What was so different with Christ Jesus and His healings? He seemed to heal from within Himself and went on to say that all men have this 'individual ability'. He seemed surprised at His own power or energy when the woman touched His garment and He felt drained.
I have the impression that it was all new to Him also. It also appears that all the healings Jesus did were asked for: a one-to-one experience from the heart rather than the calling down of spiritual forces. What is the difference (as in end result) of their healings - if healed, why is one better than the other? When is a healing not good?
Thanks again,
Jocey
THE words sin and sickness are synonymous. Such synonymity, although heralding a confusion, brings also much to answer Christ's healing as opposed to that healing without Him.
"Blessed is he who is not offended by me" [Luke 7:23] - it is the sins that indignantly protest our Christ within and are offended by His Being and His Presence, not a man, who by mercy may be released from his sin and his sickness were he to relinquish them to Christ.
When is a healing not effective? Precisely when the wineskins are old, for should it be that a man is outwardly cured of his sickness, yet his sin lingers on within his soul then he shall continue in illness, whether it is seen or unseen.
Neither is new wine put into old wine-skins; if it is, the skins burst, and the wine is spilled, and the skins are destroyed; but new wine is put into fresh wineskins, and so both are preserved.
Matthew 9:17
There is a power which is greater than an energy, a power which belongs alongside the essence of all Creation, rather than moves as an isolated element in amongst it. This power of powers, if you will, is our Christ. There is nothing which is not at His disposal, nor nothing above His command. He does not tire, nor does Man ever surprise Him. The very image of Christ being so, usurps our confidence most radically, and we should be cautioned as to regarding Him in such an ordinary fashion alike to the responses within an ordinary man.
However, and having said that, there were and still are, moments of long and drawn out suffering which He goes on to endure. That He is beyond this suffering, yet endures it, also brings us to the similar question as to why He must tolerate those who hold no faith in Him and keep their faith safe until such time as they shall turn to Him.
His Power, so named, is polarized. His dimension is this dimension, so that rather than by 'calling down', we may draw in; and by our faith, by our trust, this is effected. The energies of life and of deathly life assume rank one upon another. The laws entitle them to find their domains and rent their issue with mutual consideration. Christ holds the ribbons of energy as though they were streamers flying from a stick, but He has no use for them when it comes to the being of Man to rid him of his illness.
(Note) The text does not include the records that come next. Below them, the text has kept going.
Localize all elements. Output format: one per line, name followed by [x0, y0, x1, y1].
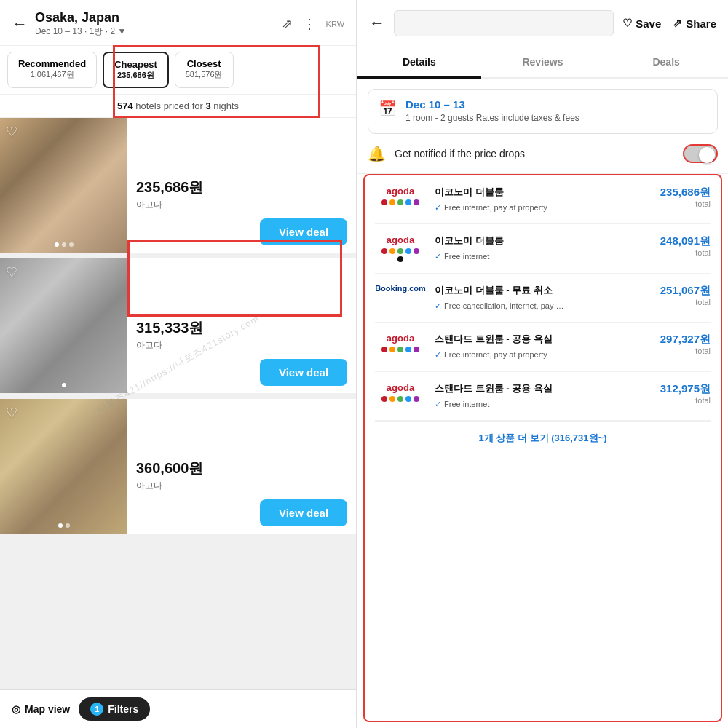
- deal-price: 235,686원: [660, 186, 711, 199]
- sort-bar: Recommended 1,061,467원 Cheapest 235,686원…: [0, 46, 356, 95]
- hotel-price: 315,333원: [136, 318, 347, 338]
- deals-list: agoda 이코노미 더블룸 ✓ Free internet, pay at p…: [363, 174, 722, 722]
- provider-dot: [397, 256, 403, 262]
- view-deal-button[interactable]: View deal: [260, 499, 347, 526]
- currency-label: KRW: [326, 20, 344, 28]
- share-label: Share: [686, 17, 716, 30]
- deal-price-col: 235,686원 total: [660, 186, 711, 208]
- deal-feature-text: Free internet, pay at property: [444, 202, 547, 214]
- hotel-info: 235,686원 아고다 View deal: [127, 118, 356, 253]
- deal-room-name: 스탠다드 트윈룸 - 공용 욕실: [435, 333, 652, 346]
- hotel-image: ♡: [0, 399, 127, 534]
- hotel-name-input: [394, 10, 614, 36]
- map-view-label: Map view: [25, 703, 70, 715]
- more-options-button[interactable]: ⋮: [303, 16, 316, 32]
- provider-logo: agoda: [375, 186, 426, 205]
- chip-cheapest-price: 235,686원: [114, 70, 157, 81]
- view-deal-button[interactable]: View deal: [260, 359, 347, 386]
- chip-closest-label: Closest: [186, 58, 223, 69]
- save-button[interactable]: ♡ Save: [622, 17, 661, 30]
- left-header: ← Osaka, Japan Dec 10 – 13 · 1방 · 2 ▼ ⇗ …: [0, 0, 356, 46]
- filter-count-badge: 1: [90, 703, 103, 716]
- hotel-card: ♡ 360,600원 아고다 View deal: [0, 399, 356, 534]
- check-icon: ✓: [435, 202, 441, 214]
- favorite-icon[interactable]: ♡: [6, 405, 17, 421]
- favorite-icon[interactable]: ♡: [6, 124, 17, 140]
- provider-dot: [405, 396, 411, 402]
- dot-3: [69, 242, 74, 247]
- date-info-box: 📅 Dec 10 – 13 1 room - 2 guests Rates in…: [368, 89, 718, 134]
- check-icon: ✓: [435, 250, 441, 263]
- hotel-list: ♡ 235,686원 아고다 View deal ♡: [0, 118, 356, 689]
- deal-feature-text: Free cancellation, internet, pay …: [444, 300, 563, 312]
- deal-details: 스탠다드 트윈룸 - 공용 욕실 ✓ Free internet, pay at…: [435, 333, 652, 361]
- deal-feature: ✓ Free cancellation, internet, pay …: [435, 300, 652, 312]
- dot-2: [66, 523, 70, 528]
- provider-dot: [381, 199, 387, 205]
- deal-room-name: 스탠다드 트윈룸 - 공용 욕실: [435, 382, 652, 395]
- deal-total: total: [660, 248, 711, 257]
- sort-chip-cheapest[interactable]: Cheapest 235,686원: [103, 52, 169, 88]
- favorite-icon[interactable]: ♡: [6, 264, 17, 280]
- share-button[interactable]: ⇗ Share: [673, 17, 716, 30]
- map-view-button[interactable]: ◎ Map view: [12, 703, 70, 715]
- chip-closest-price: 581,576원: [186, 69, 223, 80]
- right-header: ← ♡ Save ⇗ Share: [357, 0, 728, 47]
- share-icon-button[interactable]: ⇗: [282, 16, 293, 32]
- filters-button[interactable]: 1 Filters: [79, 697, 150, 721]
- sort-chip-recommended[interactable]: Recommended 1,061,467원: [7, 52, 97, 88]
- deal-feature-text: Free internet, pay at property: [444, 349, 547, 361]
- deal-details: 스탠다드 트윈룸 - 공용 욕실 ✓ Free internet: [435, 382, 652, 411]
- right-back-button[interactable]: ←: [369, 14, 385, 33]
- deal-total: total: [660, 347, 711, 355]
- deal-feature: ✓ Free internet: [435, 398, 652, 411]
- hotel-image: ♡: [0, 118, 127, 253]
- view-deal-button[interactable]: View deal: [260, 218, 347, 245]
- provider-dot: [414, 347, 419, 352]
- deal-room-name: 이코노미 더블룸: [435, 186, 652, 199]
- provider-name: agoda: [387, 382, 414, 393]
- tab-reviews[interactable]: Reviews: [481, 47, 605, 79]
- provider-dots: [381, 347, 419, 352]
- hotel-card: ♡ 235,686원 아고다 View deal: [0, 118, 356, 253]
- map-icon: ◎: [12, 703, 20, 715]
- hotel-image: ♡: [0, 258, 127, 393]
- hotel-provider: 아고다: [136, 339, 347, 352]
- price-drop-toggle[interactable]: [683, 144, 718, 163]
- provider-dot: [397, 347, 403, 352]
- deal-price: 251,067원: [660, 284, 711, 298]
- deal-price: 312,975원: [660, 382, 711, 396]
- provider-dots: [379, 248, 422, 262]
- tabs-bar: Details Reviews Deals: [357, 47, 728, 79]
- provider-dot: [397, 396, 403, 402]
- right-header-actions: ♡ Save ⇗ Share: [622, 17, 716, 30]
- deal-feature: ✓ Free internet, pay at property: [435, 349, 652, 361]
- destination-title: Osaka, Japan: [35, 10, 274, 25]
- sort-chip-closest[interactable]: Closest 581,576원: [175, 52, 234, 88]
- more-deals-button[interactable]: 1개 상품 더 보기 (316,731원~): [375, 421, 711, 455]
- provider-name: agoda: [387, 333, 414, 344]
- provider-dot: [389, 347, 395, 352]
- notify-text: Get notified if the price drops: [395, 148, 674, 159]
- hotel-provider: 아고다: [136, 480, 347, 492]
- back-button[interactable]: ←: [12, 15, 28, 33]
- provider-name: agoda: [387, 186, 414, 197]
- provider-dot: [405, 199, 411, 205]
- room-info: 1 room - 2 guests Rates include taxes & …: [405, 112, 579, 124]
- check-icon: ✓: [435, 349, 441, 361]
- deal-feature: ✓ Free internet, pay at property: [435, 202, 652, 214]
- deal-details: 이코노미 더블룸 ✓ Free internet, pay at propert…: [435, 186, 652, 214]
- check-icon: ✓: [435, 300, 441, 312]
- deal-feature-text: Free internet: [444, 250, 489, 263]
- chip-cheapest-label: Cheapest: [114, 59, 157, 70]
- tab-deals[interactable]: Deals: [604, 47, 728, 79]
- hotel-info: 315,333원 아고다 View deal: [127, 258, 356, 393]
- heart-icon: ♡: [622, 17, 632, 30]
- deal-item: agoda 이코노미 더블룸 ✓ Free internet, pay at p…: [375, 175, 711, 225]
- image-dots: [55, 242, 74, 247]
- provider-dot: [389, 396, 395, 402]
- deal-price-col: 297,327원 total: [660, 333, 711, 355]
- deal-room-name: 이코노미 더블룸 - 무료 취소: [435, 284, 652, 297]
- hotels-nights: 3: [205, 100, 210, 111]
- tab-details[interactable]: Details: [357, 47, 481, 79]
So we can ask why is it that a man is not so instantly good? Why can't we win perfection in just the moment of that desire? Yet to do this we must perfect that desire also. We must come to know what it is that we truly wish to be, and then how it is to be.
Christ answers the immediate, this is so. The affirmations of His Love must be maintained forever on and into the future - our proclamation of love for Him is not just a once-of utterance. We learn to revitalize our faith and diminish our sins in daily conquest. We learn also our differentiation in such matters that afford the heart and its determining, so that we become keen to respond to the need in the world, and not only to that of our own self's salvation.